Publié le 13/02/2023 par Kevin Giraud / Catégorie: Critique

Deux bouchers d’un autre temps, deux enfants curieux, et un cochon crotteur en cours de dressage. Et tout ce petit monde réuni autour d’un concours de saucisses. Voilà le tableau de maître que nous dresse la Néerlandaise Mascha Halberstad pour ce premier long-métrage, présenté en avant-première au Festival Anima 2023. Une gourmandise parfaitement maîtrisée, entre comédie animalière et film d’horreur pour végétariens.

Knor ou Un amour de cochon de Mascha Halberstad

Après une cuisante déconfiture au 75e concours des bouchers de la ville, deux artisans rivaux ont suivi des chemins différents. L’un s’est aigri, resté au pays, tandis que l’autre a parcouru le monde, devenant soi-disant le grand-père le plus cool du village. Lorsqu’il rentre au pays, c’est pour y retrouver Babs, sa petite fille. Végétarienne, comme ses parents, mais qui rêve d’un chien pour l’accompagner dans ses après-midis.

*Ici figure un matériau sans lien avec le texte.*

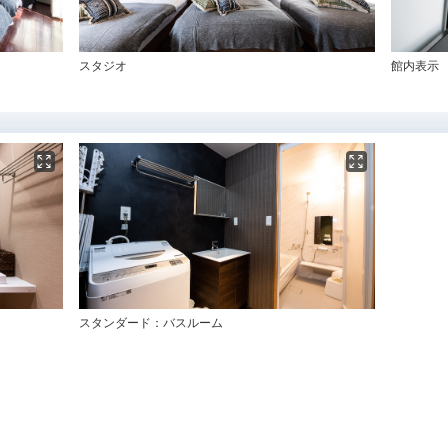
スタジオ
館内表示
スタンダード：バスルーム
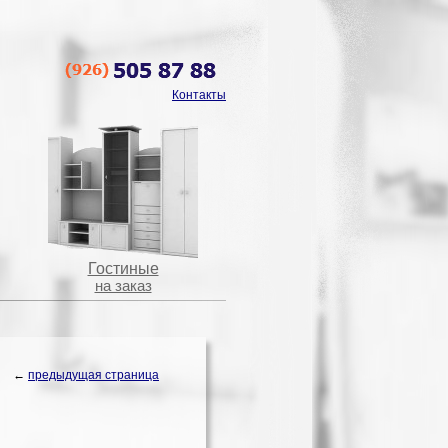
Контакты
Гостиные
на заказ
←
предыдущая страница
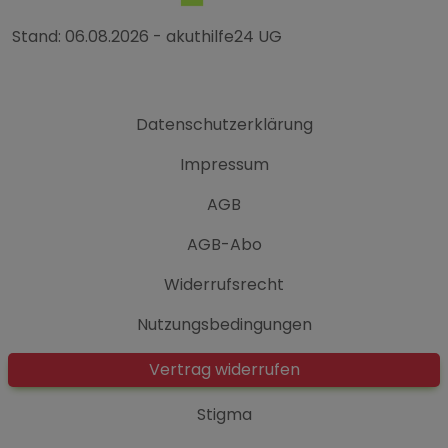
Stand: 06.08.2026 - akuthilfe24 UG
Datenschutzerklärung
Impressum
AGB
AGB-Abo
Widerrufsrecht
Nutzungsbedingungen
Vertrag widerrufen
Stigma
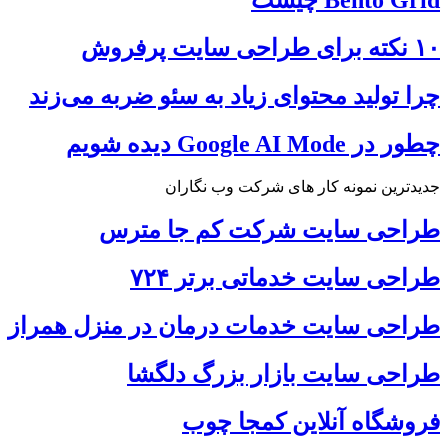
۱۰ نکته برای طراحی سایت پرفروش
چرا تولید محتوای زیاد به سئو ضربه می‌زند
چطور در Google AI Mode دیده شویم
جدیدترین نمونه کار های شرکت وب نگاران
طراحی سایت شرکت کم جا مترس
طراحی سایت خدماتی برتر ۷۲۴
طراحی سایت خدمات درمان در منزل همراز
طراحی سایت بازار بزرگ دلگشا
فروشگاه آنلاین کمجا چوب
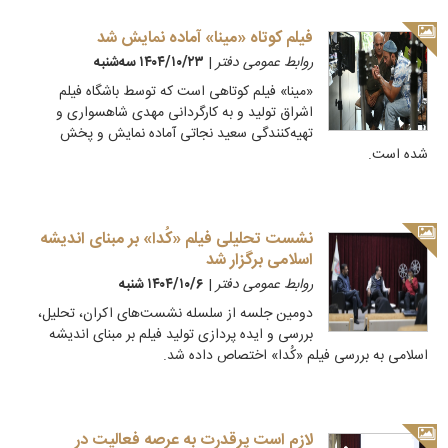
فیلم کوتاه «مینا» آماده نمایش شد
روابط عمومی دفتر
|
۱۴۰۴/۱۰/۲۳ سه‌شنبه
«مینا» فیلم کوتاهی است که توسط باشگاه فیلم
اشراق تولید و به کارگردانی مهدی شاهسواری و
تهیه‌کنندگی سعید نجاتی آماده نمایش و پخش
شده است.
نشست تحلیلی فیلم «کُدا» بر مبنای اندیشه
اسلامی برگزار شد
روابط عمومی دفتر
|
۱۴۰۴/۱۰/۶ شنبه
دومین جلسه از سلسله نشست‌های اکران، تحلیل،
بررسی و ایده پردازی تولید فیلم بر مبنای اندیشه
اسلامی به بررسی فیلم «کُدا» اختصاص داده شد.
لازم است پرقدرت به عرصه فعالیت در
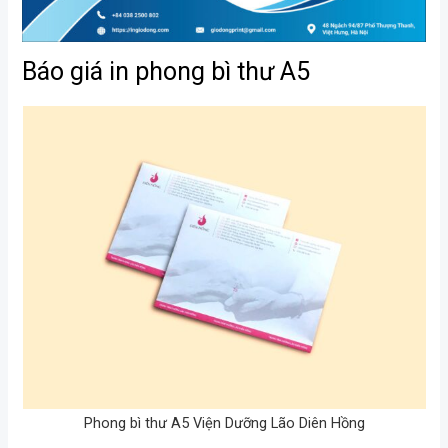
Báo giá in phong bì thư A5
Phong bì thư A5 Viện Dưỡng Lão Diên Hồng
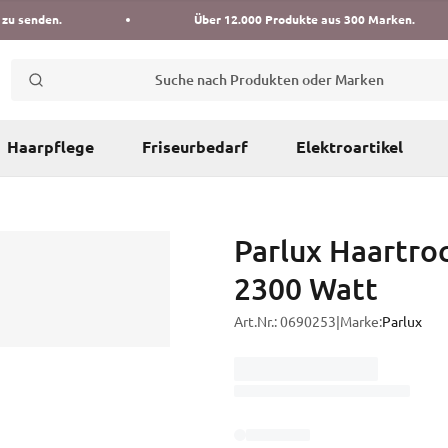
 zu senden.
Über 12.000 Produkte aus 300 Marken.
Suche nach Produkten oder Marken
Haarpflege
Friseurbedarf
Elektroartikel
Parlux Haartro
2300 Watt
Art.Nr.:
0690253
|
Marke:
Parlux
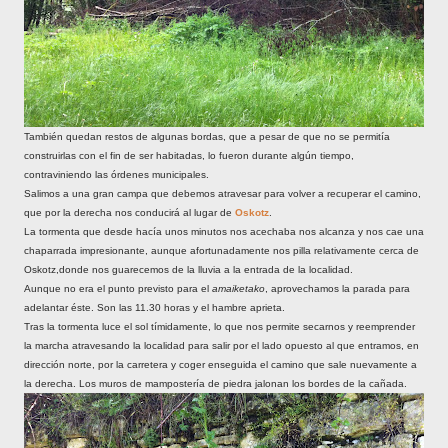
También quedan restos de algunas bordas, que a pesar de que no se permitía
construirlas con el fin de ser habitadas, lo fueron durante algún tiempo,
contraviniendo las órdenes municipales.
Salimos a una gran campa que debemos atravesar para volver a recuperar el camino,
que por la derecha nos conducirá al lugar de
Oskotz
.
La tormenta que desde hacía unos minutos nos acechaba nos alcanza y nos cae una
chaparrada impresionante, aunque afortunadamente nos pilla relativamente cerca de
Oskotz,donde nos guarecemos de la lluvia a la entrada de la localidad.
Aunque no era el punto previsto para el
amaiketako
, aprovechamos la parada para
adelantar éste. Son las 11.30 horas y el hambre aprieta.
Tras la tormenta luce el sol tímidamente, lo que nos permite secarnos y reemprender
la marcha atravesando la localidad para salir por el lado opuesto al que entramos, en
dirección norte, por la carretera y coger enseguida el camino que sale nuevamente a
la derecha. Los muros de mampostería de piedra jalonan los bordes de la cañada.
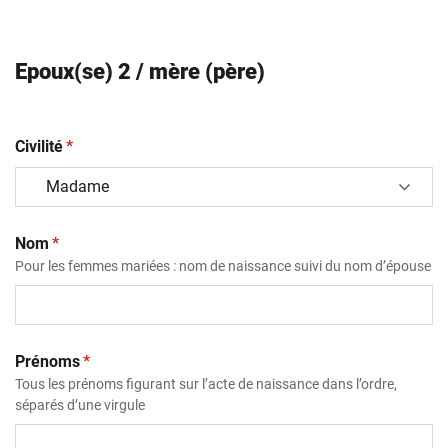
Epoux(se) 2 / mère (père)
(obligatoire)
Civilité
*
(obligatoire)
Nom
*
Pour les femmes mariées : nom de naissance suivi du nom d’épouse
(obligatoire)
Prénoms
*
Tous les prénoms figurant sur l’acte de naissance dans l’ordre,
séparés d’une virgule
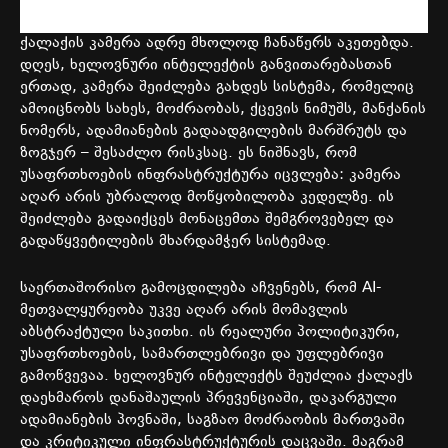
ქალაქის
კამერა
ადრე
მხოლოდ
ჩანაწერს
აკეთებდა
.
დღეს
,
ხელოვნური
ინტელექტის
განვითარებასთან
ერთად
,
კამერა
შეიძლება
გახდეს
სისტემა
,
რომელიც
ამოიცნობს
სახეს
,
მოძრაობას
,
ქცევის
ნიმუშს
,
მანქანის
ნომერს
,
ადამიანების
გადაადგილების
მარშრუტს
და
ზოგჯერ
–
შესაძლო
რისკსაც
.
ეს
ნიშნავს
,
რომ
უსაფრთხოების
ინფრასტრუქტურა
იცვლება
:
კამერა
აღარ
არის
უბრალოდ
მოწყობილობა
კედელზე
.
ის
შეიძლება
გადაიქცეს
მონაცემთა
შემგროვებელ
და
გადაწყვეტილების
მხარდამჭერ
სისტემად
.
საერთაშორისო
გამოცდილება
აჩვენებს
,
რომ
AI-
მეთვალყურეობა
უკვე
აღარ
არის
მომავლის
აბსტრაქტული
საკითხი
.
ის
რეალური
პოლიტიკური
,
უსაფრთხოების
,
სამართლებრივი
და
უფლებრივი
გამოწვევაა
.
ხელოვნურ
ინტელექტს
შეუძლია
ქალაქს
დაეხმაროს
დანაშაულის
პრევენციაში
,
დაკარგული
ადამიანების
პოვნაში
,
საგზაო
მოძრაობის
მართვაში
და
კრიტიკული
ინფრასტრუქტურის
დაცვაში
.
მაგრამ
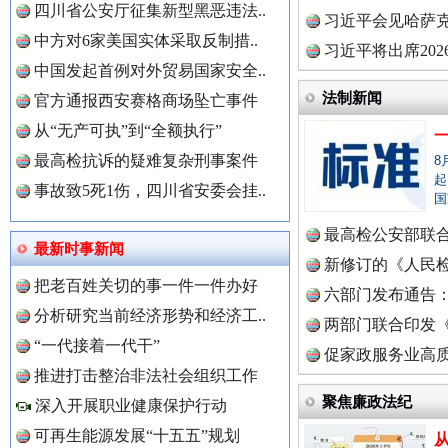
四川省公安厅征集新型黑恶违法..
理高级..
习近平会见哈萨
中方对6家美国实体采取反制措..
习近平将出席20
中国发起首例对外贸易国家安全..
球治理..
法制新闻
官方通报西安赛格商场坠亡事件
从“无产可执”到“全额执行”
最高检抗诉的疑难复杂刑事案件
8
起
事故致5死1伤，四川省安委会挂..
国
世界屋脊 天路回响
永
最高检公安部联
最新时事新闻
周岁未..
新修订的《人民
把老百姓关切的事一件一件办好
布
六部门发布通告
分析研究当前经济形势和经济工..
两部门联合印发
中国全民新闻网.
“一代接着一代干”
定》
促家政服务业高质
推进打击整治非法社会组织工作
聚焦廉政法纪
深入开展职业健康保护行动
可再生能源发展“十五五”规划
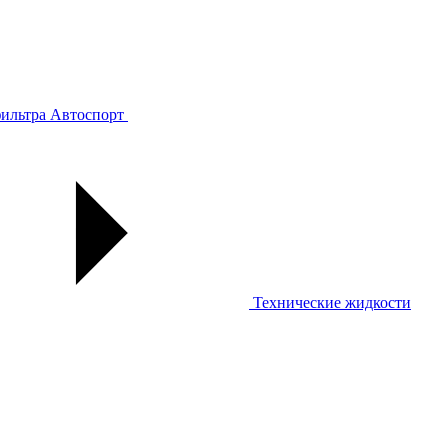
ильтра
Автоспорт
Технические жидкости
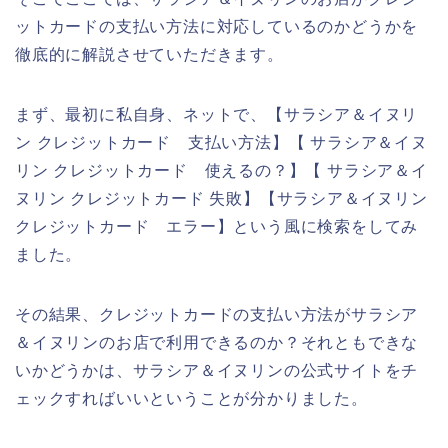
ットカードの支払い方法に対応しているのかどうかを
徹底的に解説させていただきます。
まず、最初に私自身、ネットで、【サラシア＆イヌリ
ン クレジットカード 支払い方法】【 サラシア＆イヌ
リン クレジットカード 使えるの？】【 サラシア＆イ
ヌリン クレジットカード 失敗】【サラシア＆イヌリン
クレジットカード エラー】という風に検索をしてみ
ました。
その結果、クレジットカードの支払い方法がサラシア
＆イヌリンのお店で利用できるのか？それともできな
いかどうかは、サラシア＆イヌリンの公式サイトをチ
ェックすればいいということが分かりました。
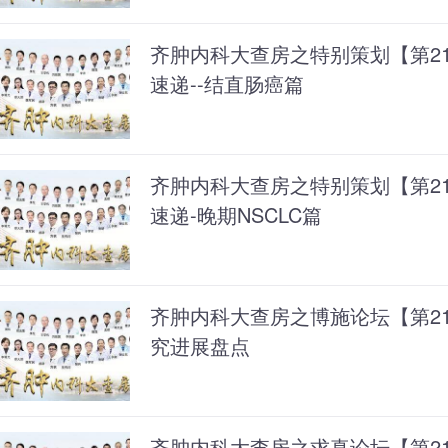
齐肿内科大查房之特别策划【第217
速递--结直肠癌篇
齐肿内科大查房之特别策划【第216
速递-晚期NSCLC篇
齐肿内科大查房之博施论坛【第21
究进展盘点
齐肿内科大查房之求真论坛【第214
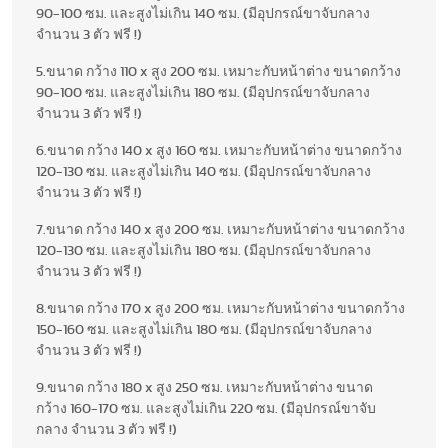
90-100 ซม. และสูงไม่เกิน 140 ซม. (มีอุปกรณ์ขาจับกลาง
จำนวน 3 ตัว ฟรี !)
5.ขนาด กว้าง 110 x สูง 200 ซม. เหมาะกับหน้าต่าง ขนาดกว้าง
90-100 ซม. และสูงไม่เกิน 180 ซม. (มีอุปกรณ์ขาจับกลาง
จำนวน 3 ตัว ฟรี !)
6.ขนาด กว้าง 140 x สูง 160 ซม. เหมาะกับหน้าต่าง ขนาดกว้าง
120-130 ซม. และสูงไม่เกิน 140 ซม. (มีอุปกรณ์ขาจับกลาง
จำนวน 3 ตัว ฟรี !)
7.ขนาด กว้าง 140 x สูง 200 ซม. เหมาะกับหน้าต่าง ขนาดกว้าง
120-130 ซม. และสูงไม่เกิน 180 ซม. (มีอุปกรณ์ขาจับกลาง
จำนวน 3 ตัว ฟรี !)
8.ขนาด กว้าง 170 x สูง 200 ซม. เหมาะกับหน้าต่าง ขนาดกว้าง
150-160 ซม. และสูงไม่เกิน 180 ซม. (มีอุปกรณ์ขาจับกลาง
จำนวน 3 ตัว ฟรี !)
9.ขนาด กว้าง 180 x สูง 250 ซม. เหมาะกับหน้าต่าง ขนาด
กว้าง 160-170 ซม. และสูงไม่เกิน 220 ซม. (มีอุปกรณ์ขาจับ
กลาง จำนวน 3 ตัว ฟรี !)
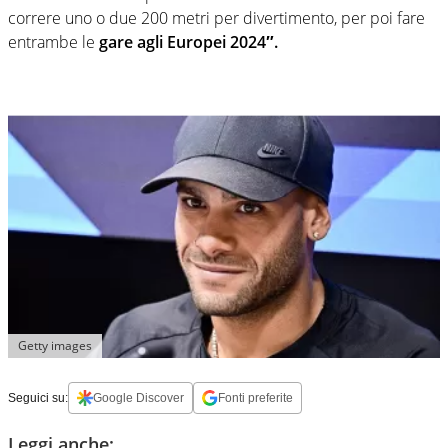
correre uno o due 200 metri per divertimento, per poi fare
entrambe le
gare agli Europei 2024″.
Getty images
Seguici su:
Google Discover
Fonti preferite
Leggi anche:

Un chien, non, mais pourquoi pas un cochon ? Et peut-être cela servira-t-il les desseins pas si nets du grand-père…

Premier long-métrage en stop-motion de l’histoire des Pays-Bas, Knor regorge d’idées visuelles innovantes et drôles, tout en se reposant sur un scénario haletant digne des grands films du début du siècle. En termes de technique, on ne peut s’empêcher de penser bien sûr aux poules de Chicken Run et à la stop motion du studio Aardman, mais l’animation de Knor adopte un style bien différent. Chaque personnage a une texture très particulière, où le textile et les poils occupent une place prépondérante. On ne peut dès lors qu’être amoureux de ce petit Babe en devenir, aussi mignon que dégoûtant. Car la cinéaste prend un plaisir évident à nous traîner dans la crotte, la boue et les substances plus ou moins ragoûtantes, tandis que les poils de moustache reluisent autant que les crânes dégarnis. Il y a dans cette animation une vibration permanente, qui donne un souffle de vie captivant aux personnages. Le raffinement des fleurs et du potager, la variété des costumes, et le soin apporté aux détails font toute la saveur de Knor. L'œil attentif y reconnaîtra même les jouets de son enfance, ou peut-être ces petits détails qui font toute la richesse de l’animation en volume. Ces mini-bretelles, ce petit banjo plein d’entrain, ou ces chemisiers splendides.

Tantôt franchement hilarante, tantôt attendrissante, Knor est une bouffée d’air frais et de rires dont la qualité ne pourra que vous ravir. Et au détour des ambiances feutrées de nuit ou de coucher de soleil, magnifiquement mises en lumière par une équipe bourrée de talent, vous reconnaîtrez peut-être également cette citation de E.T., l’un de ces nombreux clins d'œil qui parcourent le film et qui en font un divertissement de grande qualité. Un film aussi lumineux dans ses ambiances qu’à travers de sa ribambelle de décors et de marionnettes, jusqu’à l’apothéose d’un final digne des plus rocambolesques slapsticks. Une œuvre qui s’avère aussi douce qu’intrigante, avec une bonne dose d’espièglerie, et de caca aussi.